Dataset entries:
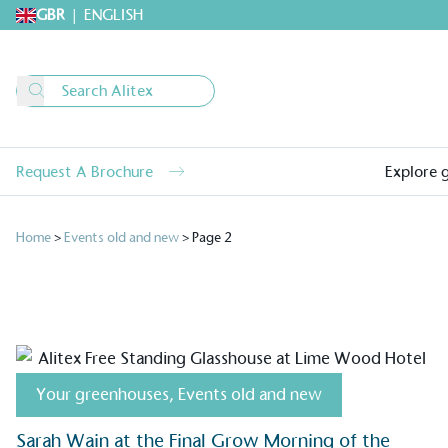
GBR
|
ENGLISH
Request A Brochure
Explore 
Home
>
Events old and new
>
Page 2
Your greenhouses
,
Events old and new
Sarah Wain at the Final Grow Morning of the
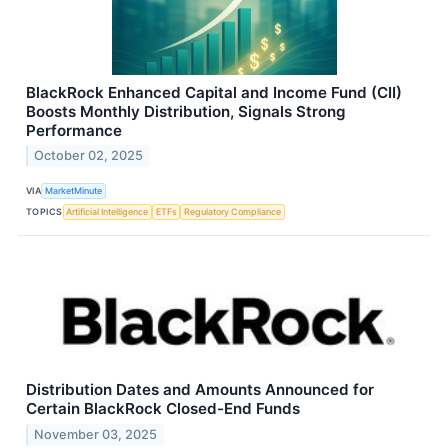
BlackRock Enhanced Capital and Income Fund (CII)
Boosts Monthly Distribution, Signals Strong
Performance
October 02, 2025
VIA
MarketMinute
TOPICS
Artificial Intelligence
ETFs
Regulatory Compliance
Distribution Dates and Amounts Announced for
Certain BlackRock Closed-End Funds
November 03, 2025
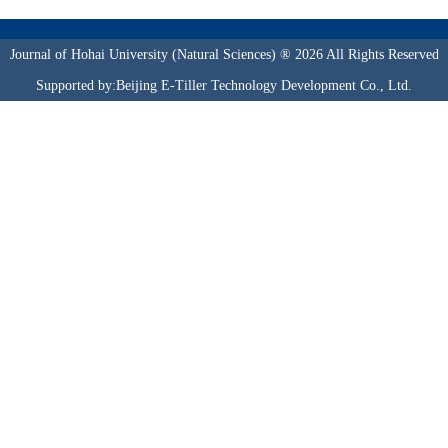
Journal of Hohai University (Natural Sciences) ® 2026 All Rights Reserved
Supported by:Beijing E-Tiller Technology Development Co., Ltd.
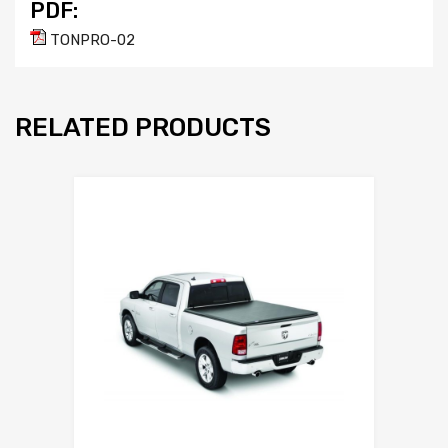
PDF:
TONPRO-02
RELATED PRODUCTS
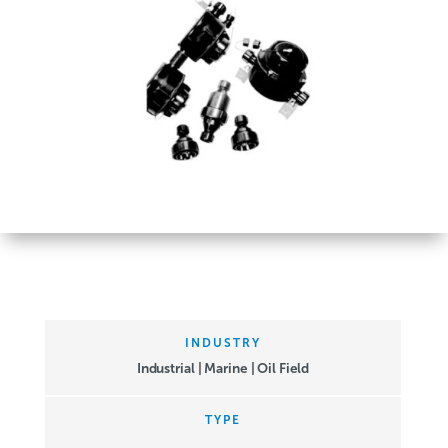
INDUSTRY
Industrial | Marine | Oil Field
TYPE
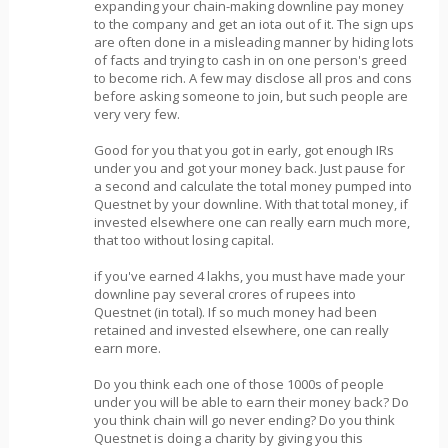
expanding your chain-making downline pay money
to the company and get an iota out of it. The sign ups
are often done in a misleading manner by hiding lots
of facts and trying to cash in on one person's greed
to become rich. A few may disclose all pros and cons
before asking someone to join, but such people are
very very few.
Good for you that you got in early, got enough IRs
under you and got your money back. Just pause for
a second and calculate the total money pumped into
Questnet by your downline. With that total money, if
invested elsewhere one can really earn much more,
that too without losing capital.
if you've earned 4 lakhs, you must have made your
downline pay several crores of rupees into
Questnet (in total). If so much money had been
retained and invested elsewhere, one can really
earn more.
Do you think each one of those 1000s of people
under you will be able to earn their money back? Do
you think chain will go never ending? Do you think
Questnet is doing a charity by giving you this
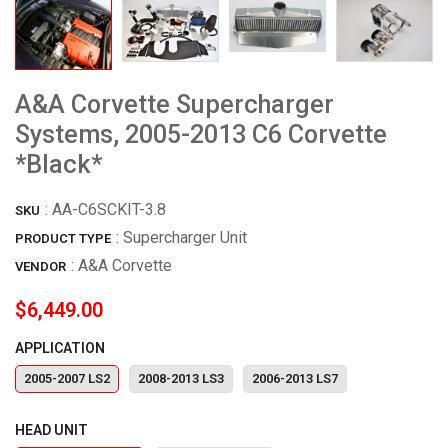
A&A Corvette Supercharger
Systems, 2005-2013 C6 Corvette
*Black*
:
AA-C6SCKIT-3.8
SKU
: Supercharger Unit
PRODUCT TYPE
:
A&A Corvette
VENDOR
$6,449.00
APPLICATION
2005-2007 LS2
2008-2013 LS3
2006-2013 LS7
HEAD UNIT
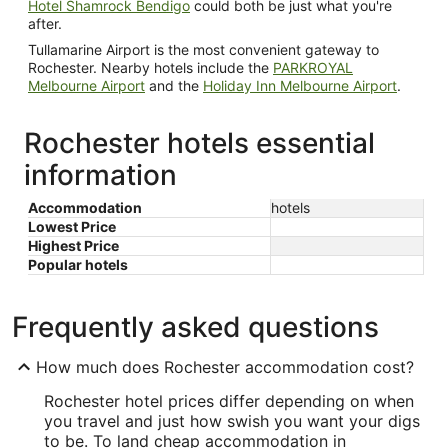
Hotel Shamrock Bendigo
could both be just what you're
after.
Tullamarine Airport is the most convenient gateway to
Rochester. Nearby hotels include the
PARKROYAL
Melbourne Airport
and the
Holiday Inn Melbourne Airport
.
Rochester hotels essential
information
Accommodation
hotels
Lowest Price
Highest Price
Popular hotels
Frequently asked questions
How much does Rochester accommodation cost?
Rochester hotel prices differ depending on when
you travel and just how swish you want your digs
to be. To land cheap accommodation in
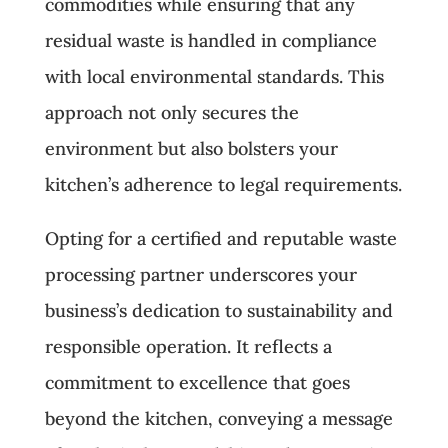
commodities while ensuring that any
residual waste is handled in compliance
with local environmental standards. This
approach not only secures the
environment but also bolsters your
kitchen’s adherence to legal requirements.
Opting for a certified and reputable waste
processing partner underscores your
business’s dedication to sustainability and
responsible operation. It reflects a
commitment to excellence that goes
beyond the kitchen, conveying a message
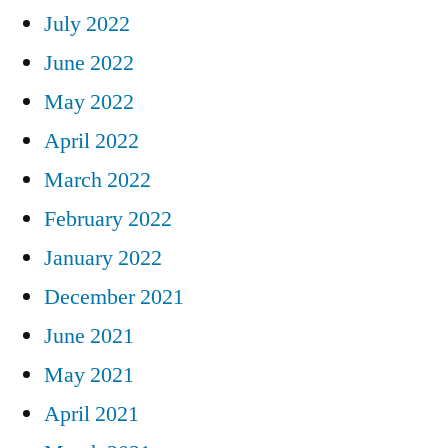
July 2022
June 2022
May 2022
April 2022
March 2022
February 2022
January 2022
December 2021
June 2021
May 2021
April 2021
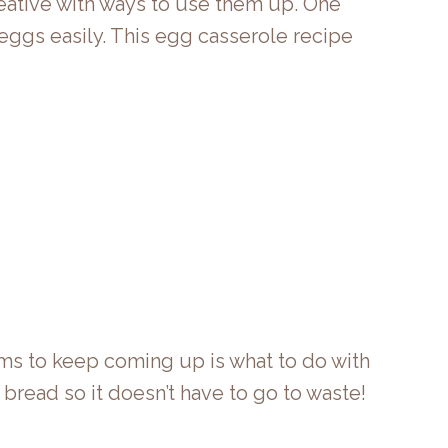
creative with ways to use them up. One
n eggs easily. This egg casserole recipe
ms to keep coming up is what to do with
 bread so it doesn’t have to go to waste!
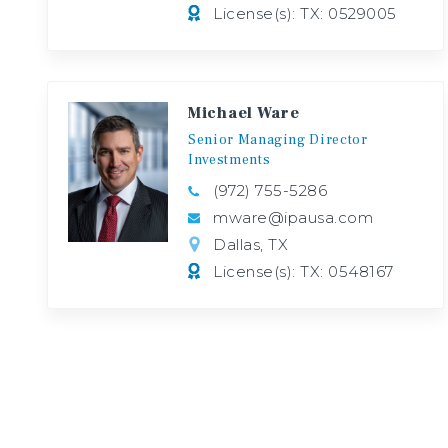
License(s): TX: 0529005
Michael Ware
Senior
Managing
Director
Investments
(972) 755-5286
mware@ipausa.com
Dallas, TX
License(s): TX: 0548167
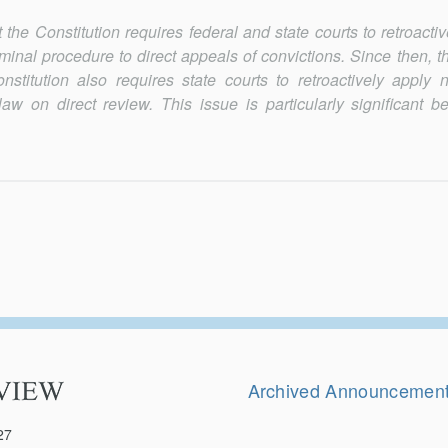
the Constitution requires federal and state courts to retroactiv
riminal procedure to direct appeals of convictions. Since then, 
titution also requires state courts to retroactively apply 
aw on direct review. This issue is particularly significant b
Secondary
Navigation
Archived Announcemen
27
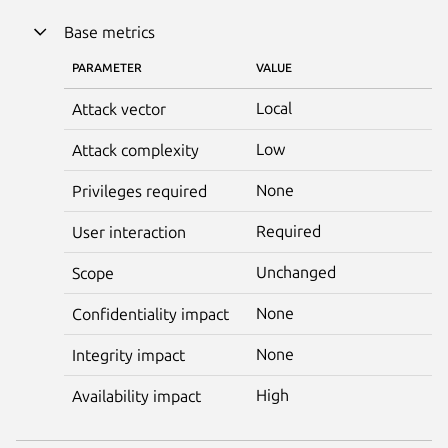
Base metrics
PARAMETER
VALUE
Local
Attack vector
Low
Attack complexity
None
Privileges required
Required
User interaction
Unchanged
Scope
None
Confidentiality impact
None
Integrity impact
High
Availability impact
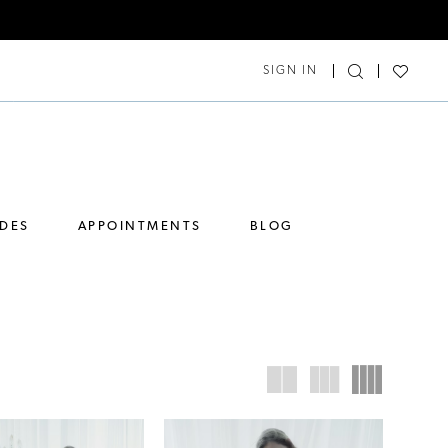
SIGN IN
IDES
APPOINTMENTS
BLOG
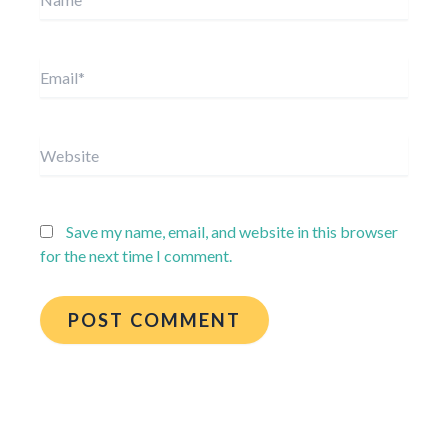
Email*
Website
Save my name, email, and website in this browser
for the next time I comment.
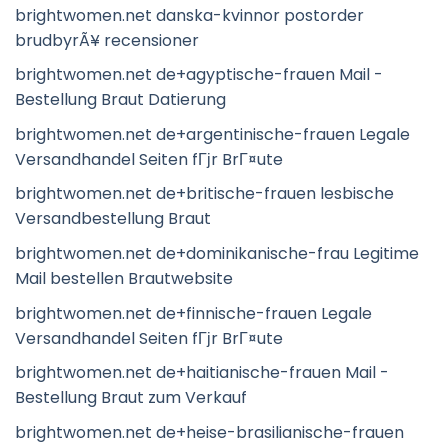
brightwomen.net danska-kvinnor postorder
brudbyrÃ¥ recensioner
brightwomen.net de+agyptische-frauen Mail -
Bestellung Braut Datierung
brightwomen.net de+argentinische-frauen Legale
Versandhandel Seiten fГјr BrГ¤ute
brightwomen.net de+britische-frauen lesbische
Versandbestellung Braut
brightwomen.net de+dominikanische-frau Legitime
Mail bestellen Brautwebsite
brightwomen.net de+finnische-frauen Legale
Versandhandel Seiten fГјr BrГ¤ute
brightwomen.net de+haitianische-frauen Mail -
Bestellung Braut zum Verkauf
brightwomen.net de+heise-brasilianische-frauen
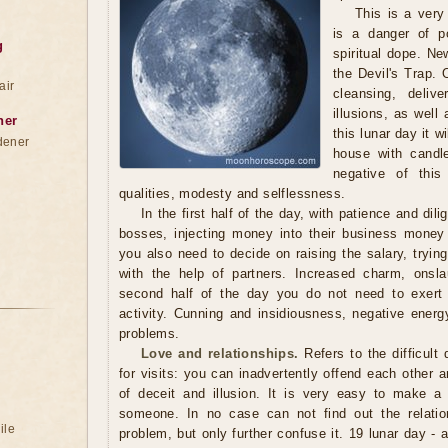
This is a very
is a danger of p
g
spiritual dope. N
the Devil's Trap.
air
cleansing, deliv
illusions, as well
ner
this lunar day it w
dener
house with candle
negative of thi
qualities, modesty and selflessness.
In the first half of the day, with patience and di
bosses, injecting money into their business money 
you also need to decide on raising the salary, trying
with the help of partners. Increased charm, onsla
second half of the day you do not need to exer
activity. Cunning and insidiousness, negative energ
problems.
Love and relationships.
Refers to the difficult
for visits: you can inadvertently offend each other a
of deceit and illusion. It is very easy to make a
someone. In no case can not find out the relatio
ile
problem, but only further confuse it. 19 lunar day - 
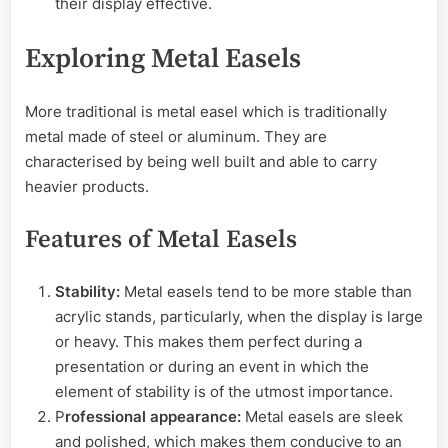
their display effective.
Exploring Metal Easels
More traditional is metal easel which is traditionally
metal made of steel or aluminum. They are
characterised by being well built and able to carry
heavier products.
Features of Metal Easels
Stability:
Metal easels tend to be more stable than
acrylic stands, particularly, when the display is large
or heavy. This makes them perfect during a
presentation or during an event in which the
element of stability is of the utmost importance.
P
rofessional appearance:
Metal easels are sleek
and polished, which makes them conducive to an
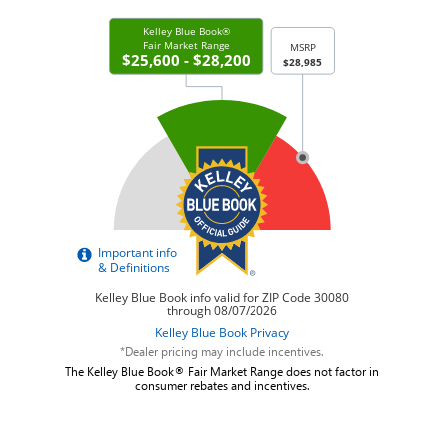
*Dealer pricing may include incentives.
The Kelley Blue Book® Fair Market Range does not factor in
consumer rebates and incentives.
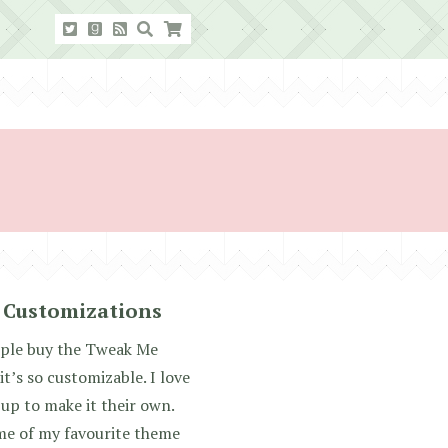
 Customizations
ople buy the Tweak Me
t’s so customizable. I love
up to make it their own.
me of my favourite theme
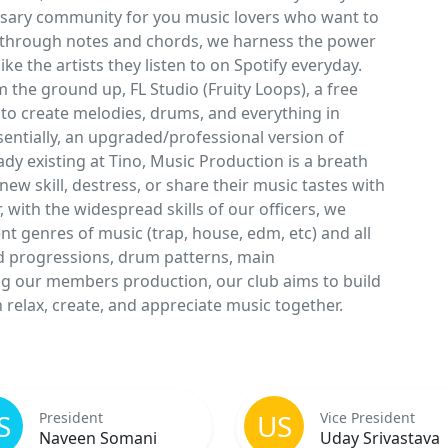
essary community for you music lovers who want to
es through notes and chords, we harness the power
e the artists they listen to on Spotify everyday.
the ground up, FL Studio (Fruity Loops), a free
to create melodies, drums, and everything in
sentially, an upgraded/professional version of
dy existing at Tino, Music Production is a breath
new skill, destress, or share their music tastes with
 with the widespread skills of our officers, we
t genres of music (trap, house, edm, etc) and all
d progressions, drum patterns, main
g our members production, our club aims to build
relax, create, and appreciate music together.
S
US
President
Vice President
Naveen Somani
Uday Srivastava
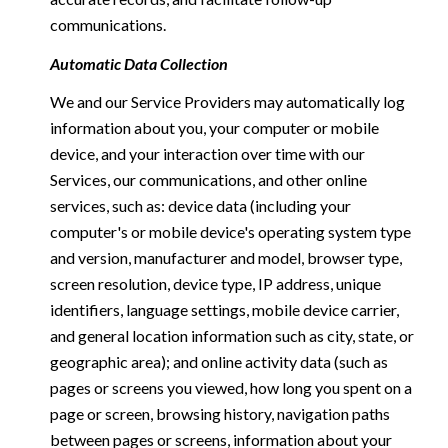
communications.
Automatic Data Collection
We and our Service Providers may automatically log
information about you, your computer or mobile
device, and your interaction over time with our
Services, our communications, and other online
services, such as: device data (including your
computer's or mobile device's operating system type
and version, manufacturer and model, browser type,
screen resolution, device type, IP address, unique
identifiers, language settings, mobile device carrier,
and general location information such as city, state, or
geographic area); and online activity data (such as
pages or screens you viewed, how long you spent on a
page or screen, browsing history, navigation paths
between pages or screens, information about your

_Directions_
Looking at the data above, write out exactly the lines that start at the one containing "metal made of steel or aluminum. They are" and end at the one containing "acrylic stands, particularly, when"; include both and nothing beyond.

_Task response_
metal made of steel or aluminum. They are
characterised by being well built and able to carry
heavier products.
Features of Metal Easels
Stability:
Metal easels tend to be more stable than
acrylic stands, particularly, when the display is large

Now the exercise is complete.